(The task):
What is needed is an exact transcription of every record below.

(Dataset excerpts):
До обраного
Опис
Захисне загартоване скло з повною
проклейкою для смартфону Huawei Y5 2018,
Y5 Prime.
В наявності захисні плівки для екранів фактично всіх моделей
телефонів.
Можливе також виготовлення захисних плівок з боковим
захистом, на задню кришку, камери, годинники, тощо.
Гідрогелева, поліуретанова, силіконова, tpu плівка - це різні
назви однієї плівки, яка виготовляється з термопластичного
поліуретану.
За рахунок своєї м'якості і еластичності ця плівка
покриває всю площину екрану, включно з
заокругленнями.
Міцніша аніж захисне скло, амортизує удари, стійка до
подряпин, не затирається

(Written answer):
До обраного
Опис
Захисне загартоване скло з повною
проклейкою для смартфону Huawei Y5 2018,
Y5 Prime.
В наявності захисні плівки для екранів фактично всіх моделей
телефонів.
Можливе також виготовлення захисних плівок з боковим
захистом, на задню кришку, камери, годинники, тощо.
Гідрогелева, поліуретанова, силіконова, tpu плівка - це різні
назви однієї плівки, яка виготовляється з термопластичного
поліуретану.
За рахунок своєї м'якості і еластичності ця плівка
покриває всю площину екрану, включно з
заокругленнями.
Міцніша аніж захисне скло, амортизує удари, стійка до
подряпин, не затирається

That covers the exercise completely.